--- Record extracts Enclosed Below ---
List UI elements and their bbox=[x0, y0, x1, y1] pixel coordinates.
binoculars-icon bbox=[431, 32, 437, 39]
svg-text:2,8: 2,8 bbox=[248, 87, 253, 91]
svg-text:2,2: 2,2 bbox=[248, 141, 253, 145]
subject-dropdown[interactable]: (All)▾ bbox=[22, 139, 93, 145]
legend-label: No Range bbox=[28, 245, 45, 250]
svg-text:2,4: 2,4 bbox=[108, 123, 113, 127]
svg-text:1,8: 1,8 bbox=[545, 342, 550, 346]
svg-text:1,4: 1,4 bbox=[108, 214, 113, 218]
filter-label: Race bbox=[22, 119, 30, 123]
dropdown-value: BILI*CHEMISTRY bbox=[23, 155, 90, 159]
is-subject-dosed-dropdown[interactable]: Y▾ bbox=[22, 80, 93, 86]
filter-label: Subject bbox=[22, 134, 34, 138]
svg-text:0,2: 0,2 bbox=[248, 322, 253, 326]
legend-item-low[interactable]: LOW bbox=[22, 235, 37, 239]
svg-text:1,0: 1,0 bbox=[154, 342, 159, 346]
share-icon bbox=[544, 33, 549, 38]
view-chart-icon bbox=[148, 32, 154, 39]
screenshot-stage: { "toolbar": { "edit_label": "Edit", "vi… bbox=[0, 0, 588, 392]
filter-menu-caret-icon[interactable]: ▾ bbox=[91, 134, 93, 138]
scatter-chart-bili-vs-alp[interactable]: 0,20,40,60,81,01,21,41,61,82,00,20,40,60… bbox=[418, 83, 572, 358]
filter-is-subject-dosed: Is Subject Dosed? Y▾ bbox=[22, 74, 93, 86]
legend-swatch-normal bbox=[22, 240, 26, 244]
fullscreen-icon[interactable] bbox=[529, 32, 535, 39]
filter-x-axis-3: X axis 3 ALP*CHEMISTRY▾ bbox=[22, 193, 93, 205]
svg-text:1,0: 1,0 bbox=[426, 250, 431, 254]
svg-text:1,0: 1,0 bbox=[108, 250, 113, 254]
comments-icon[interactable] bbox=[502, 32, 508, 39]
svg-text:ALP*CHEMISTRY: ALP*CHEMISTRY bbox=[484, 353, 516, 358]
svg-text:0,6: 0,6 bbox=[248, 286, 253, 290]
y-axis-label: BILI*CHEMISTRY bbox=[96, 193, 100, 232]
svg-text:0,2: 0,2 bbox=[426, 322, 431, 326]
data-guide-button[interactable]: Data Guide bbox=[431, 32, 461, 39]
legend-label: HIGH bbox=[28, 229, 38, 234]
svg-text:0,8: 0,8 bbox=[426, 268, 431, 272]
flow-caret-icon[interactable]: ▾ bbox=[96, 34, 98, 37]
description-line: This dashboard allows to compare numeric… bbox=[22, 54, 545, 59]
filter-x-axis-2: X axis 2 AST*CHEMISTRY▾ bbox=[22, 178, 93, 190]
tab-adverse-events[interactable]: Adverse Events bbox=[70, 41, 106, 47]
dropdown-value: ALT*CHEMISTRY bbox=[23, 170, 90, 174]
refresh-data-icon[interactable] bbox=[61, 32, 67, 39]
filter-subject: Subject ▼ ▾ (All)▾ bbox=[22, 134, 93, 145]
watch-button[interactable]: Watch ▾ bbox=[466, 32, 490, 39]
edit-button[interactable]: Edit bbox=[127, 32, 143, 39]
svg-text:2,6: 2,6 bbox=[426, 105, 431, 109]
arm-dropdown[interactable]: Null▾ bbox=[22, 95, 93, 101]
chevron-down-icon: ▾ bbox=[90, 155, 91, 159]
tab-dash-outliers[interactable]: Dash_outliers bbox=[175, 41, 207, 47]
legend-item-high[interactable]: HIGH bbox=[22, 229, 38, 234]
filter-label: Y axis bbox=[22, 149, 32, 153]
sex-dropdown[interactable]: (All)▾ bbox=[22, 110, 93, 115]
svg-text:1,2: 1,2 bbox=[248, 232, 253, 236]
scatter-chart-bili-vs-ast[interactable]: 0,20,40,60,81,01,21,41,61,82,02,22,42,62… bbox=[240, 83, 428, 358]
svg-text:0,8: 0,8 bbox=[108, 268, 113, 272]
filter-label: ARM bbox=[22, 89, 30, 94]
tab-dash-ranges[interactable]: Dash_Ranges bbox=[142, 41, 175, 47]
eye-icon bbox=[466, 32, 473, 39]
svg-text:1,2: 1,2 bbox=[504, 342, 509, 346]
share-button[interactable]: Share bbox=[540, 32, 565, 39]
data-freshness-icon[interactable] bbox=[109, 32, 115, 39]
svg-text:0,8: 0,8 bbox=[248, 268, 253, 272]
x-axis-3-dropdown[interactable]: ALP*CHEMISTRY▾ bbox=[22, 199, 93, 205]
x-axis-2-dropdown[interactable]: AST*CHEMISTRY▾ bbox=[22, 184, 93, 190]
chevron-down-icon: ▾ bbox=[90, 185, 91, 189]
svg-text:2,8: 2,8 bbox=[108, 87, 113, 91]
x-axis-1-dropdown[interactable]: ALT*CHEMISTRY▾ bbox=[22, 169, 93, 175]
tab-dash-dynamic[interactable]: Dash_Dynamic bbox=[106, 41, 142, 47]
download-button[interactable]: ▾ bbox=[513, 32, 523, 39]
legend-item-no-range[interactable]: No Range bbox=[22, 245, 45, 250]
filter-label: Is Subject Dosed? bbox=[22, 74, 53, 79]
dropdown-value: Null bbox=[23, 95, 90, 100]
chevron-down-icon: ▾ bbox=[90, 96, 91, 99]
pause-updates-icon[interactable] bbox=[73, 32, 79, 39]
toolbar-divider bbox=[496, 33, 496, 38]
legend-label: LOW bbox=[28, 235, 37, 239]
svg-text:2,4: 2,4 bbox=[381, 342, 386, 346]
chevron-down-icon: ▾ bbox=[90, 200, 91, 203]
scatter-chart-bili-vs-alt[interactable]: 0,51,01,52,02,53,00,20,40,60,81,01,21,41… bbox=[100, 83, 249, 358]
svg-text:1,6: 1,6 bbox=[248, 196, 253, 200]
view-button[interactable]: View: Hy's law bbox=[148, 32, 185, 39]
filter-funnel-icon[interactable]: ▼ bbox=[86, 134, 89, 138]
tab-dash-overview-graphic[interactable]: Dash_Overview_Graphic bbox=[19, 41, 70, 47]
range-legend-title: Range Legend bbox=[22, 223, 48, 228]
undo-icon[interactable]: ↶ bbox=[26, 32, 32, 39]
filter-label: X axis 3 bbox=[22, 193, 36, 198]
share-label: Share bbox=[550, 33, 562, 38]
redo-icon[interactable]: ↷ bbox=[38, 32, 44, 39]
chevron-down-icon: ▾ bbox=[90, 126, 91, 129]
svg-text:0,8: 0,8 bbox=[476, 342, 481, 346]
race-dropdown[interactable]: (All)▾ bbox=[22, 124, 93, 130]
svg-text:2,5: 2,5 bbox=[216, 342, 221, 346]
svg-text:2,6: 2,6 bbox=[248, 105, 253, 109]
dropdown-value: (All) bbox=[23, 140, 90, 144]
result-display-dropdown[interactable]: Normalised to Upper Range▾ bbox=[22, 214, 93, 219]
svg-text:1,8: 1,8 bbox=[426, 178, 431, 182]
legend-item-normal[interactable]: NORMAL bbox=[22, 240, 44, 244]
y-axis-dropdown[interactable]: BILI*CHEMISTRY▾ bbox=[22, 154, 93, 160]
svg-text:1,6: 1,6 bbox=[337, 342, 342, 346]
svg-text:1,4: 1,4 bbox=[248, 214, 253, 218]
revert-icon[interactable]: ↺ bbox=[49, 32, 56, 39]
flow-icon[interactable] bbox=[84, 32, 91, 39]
--- End of Enclosed Record extracts ---
What is being asked
Only lines that include "filter" belong in the answer; return them from the entries above.

Answer section
filter-label: Race bbox=[22, 119, 30, 123]
filter-label: Subject bbox=[22, 134, 34, 138]
filter-menu-caret-icon[interactable]: ▾ bbox=[91, 134, 93, 138]
filter-is-subject-dosed: Is Subject Dosed? Y▾ bbox=[22, 74, 93, 86]
filter-x-axis-3: X axis 3 ALP*CHEMISTRY▾ bbox=[22, 193, 93, 205]
filter-x-axis-2: X axis 2 AST*CHEMISTRY▾ bbox=[22, 178, 93, 190]
filter-subject: Subject ▼ ▾ (All)▾ bbox=[22, 134, 93, 145]
filter-label: Y axis bbox=[22, 149, 32, 153]
filter-label: ARM bbox=[22, 89, 30, 94]
filter-label: Is Subject Dosed? bbox=[22, 74, 53, 79]
filter-funnel-icon[interactable]: ▼ bbox=[86, 134, 89, 138]
filter-label: X axis 3 bbox=[22, 193, 36, 198]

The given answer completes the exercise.